Wellekens kiest in geen enkel opzicht uit de veelheid der overleveringen, maar hij vertelt na wat hem elders getroffen heeft.

Boeiend is het dat de mythologische overlevering nog nauwelijks historische kritiek ontmoet en daarmee is Wellekens' nog renaissancistische kijk op de letterkunde voor de eerste, maar niet de laatste maal gegeven. Hij kent, zoals blijken zal, de historische ontwikkeling van het herdersdicht zeer goed, maar dat is voor hem nog geen reden de oer-oude verhalen over het ontstaan ter zijde te schuiven als

onhistorisch. Integendeel, mogen we wel zeggen, in dat soort overleveringen schuilt voor hem nog veel, of misschien zelfs wel diepe waarheid.

In de renaissance ligt deze zaak ongeveer als volgt: naast de geschiedenis van de mensheid zoals de Bijbel die geeft, naast de geschiedenis der oudheid en van de nieuwere tijd, is er ook nog de ‘mythologische’ geschiedenis, die onder het mom van wonderlijke verhalen, werkelijkheden mededeelt over een verleden, dat niet nauwkeurig in jaartallen vastgelegd kan worden, maar dat toch parallel loopt aan de veel nauwkeuriger vast te stellen chronologie van bijbelse en wereldse geschiedenis.

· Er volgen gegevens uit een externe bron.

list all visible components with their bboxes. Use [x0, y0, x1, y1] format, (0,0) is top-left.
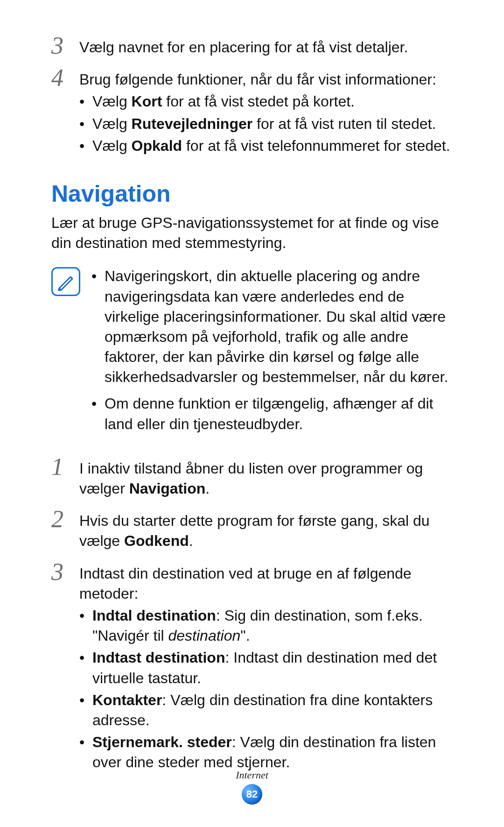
step-post: .	[205, 480, 210, 497]
step-number: 4	[51, 65, 79, 90]
step-row: 1 I inaktiv tilstand åbner du listen ove…	[51, 454, 453, 501]
bullet-pre: Vælg	[92, 115, 132, 132]
list-item: Navigeringskort, din aktuelle placering …	[91, 266, 453, 387]
manual-page: 3 Vælg navnet for en placering for at få…	[0, 0, 504, 827]
note-body: Navigeringskort, din aktuelle placering …	[91, 264, 453, 441]
step-bold: Godkend	[124, 532, 189, 549]
section-heading: Navigation	[51, 180, 453, 207]
footer-section-label: Internet	[0, 769, 504, 781]
bullet-bold: Kort	[132, 93, 162, 110]
page-footer: Internet 82	[0, 769, 504, 805]
step-row: 4 Brug følgende funktioner, når du får v…	[51, 65, 453, 158]
bullet-italic: destination	[168, 627, 241, 644]
bullet-post: for at få vist stedet på kortet.	[162, 93, 355, 110]
step-text: I inaktiv tilstand åbner du listen over …	[79, 459, 453, 499]
list-item: Indtast destination: Indtast din destina…	[79, 648, 453, 688]
bullet-pre: Vælg	[92, 93, 132, 110]
svg-line-0	[70, 277, 72, 279]
note-list: Navigeringskort, din aktuelle placering …	[91, 266, 453, 434]
step-row: 3 Indtast din destination ved at bruge e…	[51, 559, 453, 775]
step-row: 2 Hvis du starter dette program for førs…	[51, 506, 453, 553]
svg-line-1	[59, 288, 61, 290]
bullet-post: for at få vist telefonnummeret for stede…	[182, 137, 450, 154]
list-item: Vælg Rutevejledninger for at få vist rut…	[79, 114, 453, 134]
step-body: I inaktiv tilstand åbner du listen over …	[79, 454, 453, 501]
step-text: Vælg navnet for en placering for at få v…	[79, 37, 453, 57]
page-number-badge: 82	[242, 784, 262, 805]
step-number: 3	[51, 33, 79, 58]
note-icon	[51, 267, 80, 296]
bullet-post: for at få vist ruten til stedet.	[252, 115, 436, 132]
step-body: Hvis du starter dette program for første…	[79, 506, 453, 553]
list-item: Vælg Kort for at få vist stedet på korte…	[79, 92, 453, 112]
bullet-bold: Rutevejledninger	[132, 115, 253, 132]
step-bold: Navigation	[129, 480, 206, 497]
bullet-bold: Opkald	[132, 137, 182, 154]
step-text: Hvis du starter dette program for første…	[79, 511, 453, 551]
bullet-bold: Indtal destination	[92, 607, 216, 624]
step-row: 3 Vælg navnet for en placering for at få…	[51, 33, 453, 59]
bullet-pre: Vælg	[92, 137, 132, 154]
step-number: 3	[51, 559, 79, 584]
step-text: Brug følgende funktioner, når du får vis…	[79, 70, 453, 90]
step-number: 2	[51, 506, 79, 531]
bullet-post: ".	[240, 627, 250, 644]
list-item: Indtal destination: Sig din destination,…	[79, 606, 453, 646]
step-bullet-list: Indtal destination: Sig din destination,…	[79, 606, 453, 773]
bullet-bold: Indtast destination	[92, 649, 225, 666]
list-item: Om denne funktion er tilgængelig, afhæng…	[91, 394, 453, 434]
step-body: Vælg navnet for en placering for at få v…	[79, 33, 453, 59]
section-lead: Lær at bruge GPS-navigationssystemet for…	[51, 213, 453, 253]
list-item: Kontakter: Vælg din destination fra dine…	[79, 690, 453, 730]
list-item: Vælg Opkald for at få vist telefonnummer…	[79, 136, 453, 156]
step-body: Brug følgende funktioner, når du får vis…	[79, 65, 453, 158]
step-bullet-list: Vælg Kort for at få vist stedet på korte…	[79, 92, 453, 156]
step-text: Indtast din destination ved at bruge en …	[79, 564, 453, 604]
list-item: Stjernemark. steder: Vælg din destinatio…	[79, 732, 453, 772]
note-block: Navigeringskort, din aktuelle placering …	[51, 264, 453, 441]
step-body: Indtast din destination ved at bruge en …	[79, 559, 453, 775]
step-post: .	[189, 532, 193, 549]
bullet-bold: Kontakter	[92, 692, 162, 708]
step-number: 1	[51, 454, 79, 479]
bullet-bold: Stjernemark. steder	[92, 734, 232, 750]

Ik ga er hier niet op in dat de renaissance het een heel eind gebracht heeft in het plaatsen van jaartallen bij mythologische verhalen, waardoor dit gebied van onderzoek zonder meer in het historische onderzoek betrokken kon worden. De werkwijze van Wellekens moge met een enkel voorbeeld verduidelijkt worden.

Als eerste uitvinder van de herderspoëzie noemt de auteur, in navolging van Diodorus Siculus, de herder Dafnis. Op twee wijzen wordt deze herder Dafnis in de geschiedenis betrokken. Allereerst krijgt hij een niet welomschreven, maar wel oriënterend jaartal mee: Dafnis leefde, volgens sommigen, vóór de Trojaanse oorlog.

In de

Jan Baptist Wellekens, Verhandeling van het herderdicht

(6)

tweede plaats noemen de pastorale dichters Theocritus en Vergilius zijn naam, en aldus verschuift Wellekens de moeilijkheid, die hem bezig houdt: de historiciteit van Dafnis komt nu op rekening van de twee grote herdersdichters uit het Griekse en Latijnse taalgebied. Hoe mythologisch overigens deze Dafnis is blijkt, als even verder meegedeeld wordt dat Pan hem in de muziek onderwezen heeft en Mercurius hem ten hemel heeft verheven.

Als tweede uitvinder wordt Comatas genoemd, die door de Muzen in leven gehouden werd, en die niet met jaartallen in de geschiedenis geplaatst wordt. Deze Comatas is dus wel geheel een mythologische figuur.

De andere verhalen uit de oudheid zijn ten dele mythologisch, ten dele naar de schijn althans historisch. Ten besluite horen we dat de goden zelf de uitvinders zijn:

ook dat volgens goed renaissancerecept, dat natuurlijk ook in de oudheid bekend was.

Voordat Wellekens zich van de mythologische gegevens afwendt, deelt hij nog mee, dat het resultaat van deze mythologische stof twijfelachtig is en dat er in het Oude Testament groter zekerheid op zijn gebied te verwerven is.

2 Indeling der herderspoëzie

Wellekens begint met een indeling van de pastorale poëzie naar onderwerpen, naar de verschillende dieren namelijk die geacht kunnen worden herders gehad te hebben.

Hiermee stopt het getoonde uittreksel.